## EXERCISE GOAL
An exact transcription of the data below is needed.

= = =

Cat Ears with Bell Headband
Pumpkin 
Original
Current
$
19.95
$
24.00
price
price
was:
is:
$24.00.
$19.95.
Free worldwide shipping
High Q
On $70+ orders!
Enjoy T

= = =

## REPLY
Cat Ears with Bell Headband
Pumpkin 
Original
Current
$
19.95
$
24.00
price
price
was:
is:
$24.00.
$19.95.
Free worldwide shipping
High Q
On $70+ orders!
Enjoy T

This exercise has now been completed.